In other words, if you’re in a middle-aged adult and don’t already have glasses or contact lenses, it’s likely in your future. If you prefer contact lenses, places like Contact Lenses UK can help with information. Here are a few signs and symptoms that it’s sooner than you think:
Sudden Changes in Vision
There’s a common misconception that some people have good eye health and other people have bad eye health. However, as the previous data shows, even the healthiest eyes tend to deteriorate over time. It’s critical to stay cognizant of even the slightest changes.
“Whether or not you’ve had any kind of vision issues before, presbyopia is a condition that sets in as you age,” Swagel Wootton Eye Institute explains. “It typically affects those over 40 and causes eyesight to gradually deteriorate. Symptoms of presbyopia include farsightedness — making it difficult to read things close up — and visual fatigue from eye strain.”
Difficulty Seeing at Night
For many, the first symptom of declining eye health is difficulty seeing clearly at night. People tend to notice this when they’re driving after sunset, walking the dog, or spending time outdoors during summer evenings. If nighttime vision is problematic for you, this could be a sign of early cataracts. An examination should be scheduled to further investigate the underlying cause.
Trouble Adjusting from Dark to Light
Most people don’t think anything of it, but the fact that the human eyes can quickly adjust from dark environments to light environments (and vice versa) is pretty amazing. For this adjustment to occur quickly and efficiently, the muscles that control your iris have to contract and expand. If you’re having difficulty adjusting, it could be that these muscles have weakened. Some sort of corrective lens or procedure may help.
Seeing Halos Around Lights
When your eyes have difficulty focusing properly, it’s easy for light to become blurry or scattered. The result is a halo-like appearance around light bulbs, headlights, and other sources of light.
“While this problem can sometimes be corrected with glasses, halos are a common symptom of cataracts,” EyeQue explains. “Halos may also be associated with uncorrected presbyopia, nearsightedness, farsightedness, astigmatism, or a side effect of LASIK surgery.”
Frequent Squinting and Craning
Do you find yourself frequently squinting your eyes or craning your neck to see something? Has a spouse, friend, or loved one asked you why you grimace when you read? These are all signs that you’re trying to overcompensate for vision problems. Be mindful of issues like these and don’t ignore them.
Trouble Reading for Long Periods of Time
If you enjoy reading, yet have trouble doing so for long periods, you should consider whether it’s a result of poor eyesight. People with eye problems find extensive reading to induce headaches and fatigue. Speak with a doctor to see if there’s a corrective measure to help you overcome this.

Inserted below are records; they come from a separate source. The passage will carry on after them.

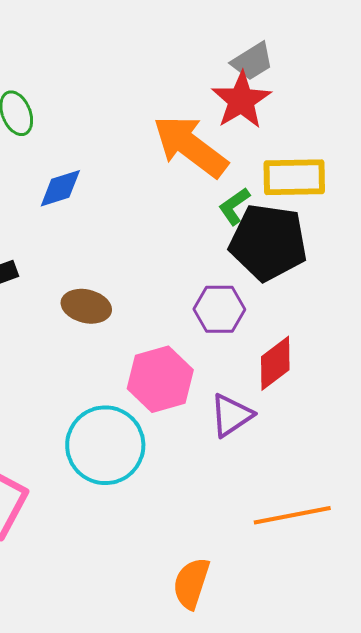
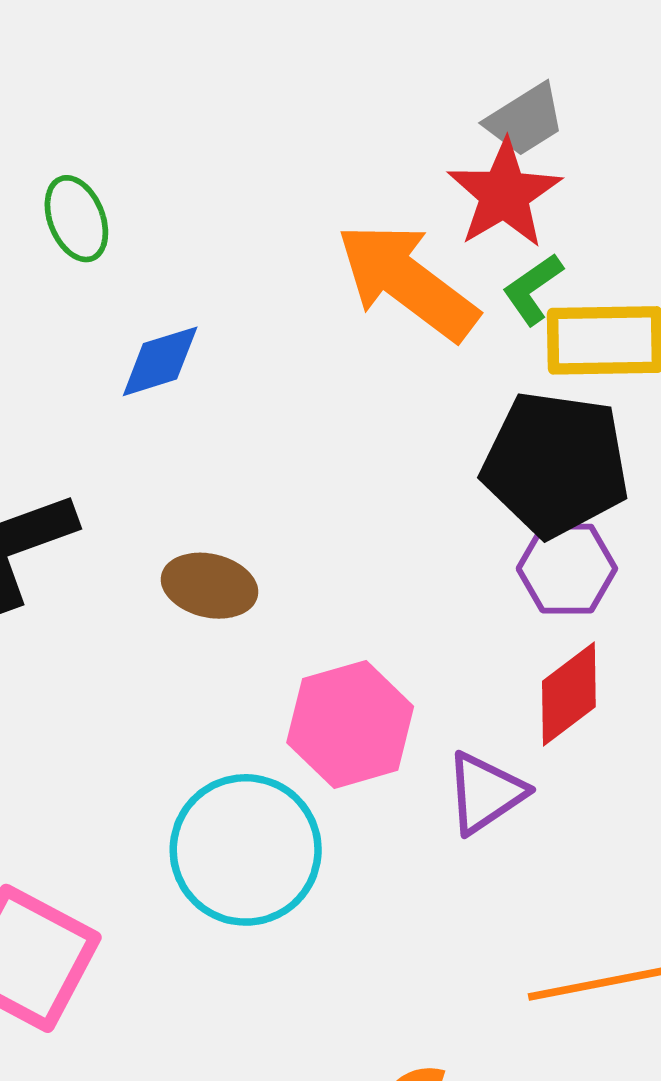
green L-shape: (234, 206) -> (533, 289), moved
purple hexagon: (219, 309) -> (567, 569), moved

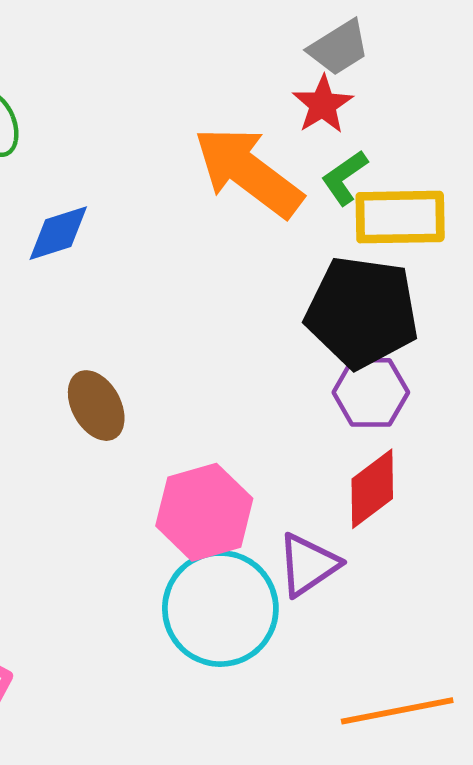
red star: (504, 194) -> (323, 105), size x0.7
brown ellipse: (209, 586) -> (96, 406), turned 48
cyan circle: (246, 850) -> (220, 609), moved

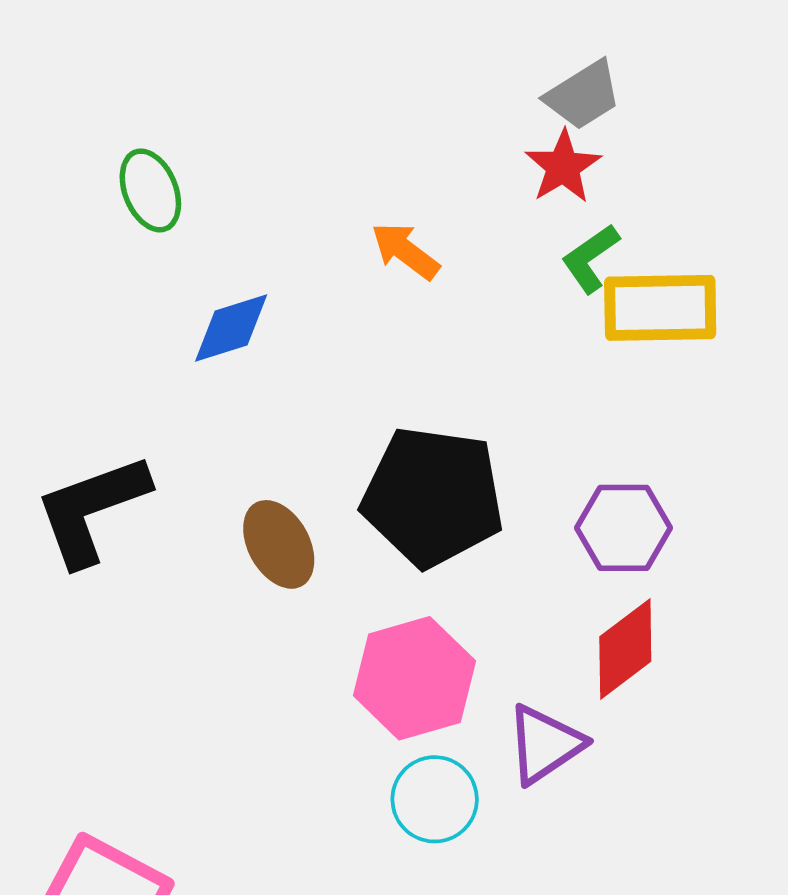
orange arrow: (248, 172) -> (405, 251), moved, size x0.5
black pentagon: (362, 312) -> (433, 497), moved
cyan circle: (220, 609) -> (435, 799), size x0.6

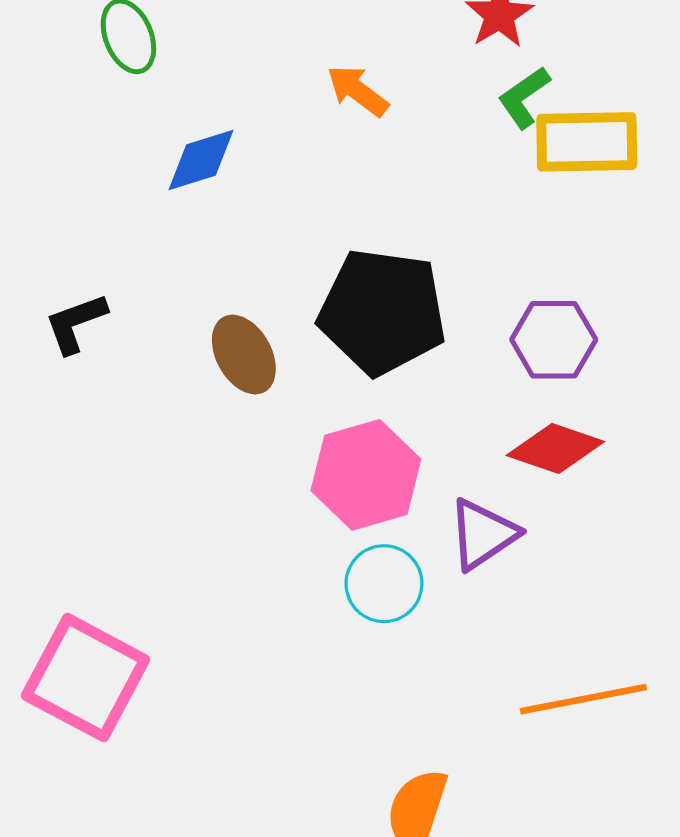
black L-shape: (92, 510) -> (76, 323), size x0.6
red diamond: (625, 649) -> (555, 448), turned 56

Don’t Put Off the Inevitable
It’s imperative that you don’t delay the inevitable. If you’re experiencing some of these signs and symptoms, it’s wise to act now. Failing to wear glasses (when they’re needed) can cause headaches, fatigue, and long-term vision problems. Take the time to see an optometrist and figure out a proactive plan to protect and improve your vision.
Hopefully, the above information will help you to see the sheer importance of getting glasses as soon as your vision begins to deteriorate! Remember, while many causes of a reduction in quality of vision can be related to aging, children can experience changes to their vision or difficulty seeing clearly too. So keep an eye on your little ones’ visual health as well as your own. You never know, they may need kids eyeglasses. It’s a good idea to book in your optometrist appointments as a family so you can all attend and keep up with your visual health together!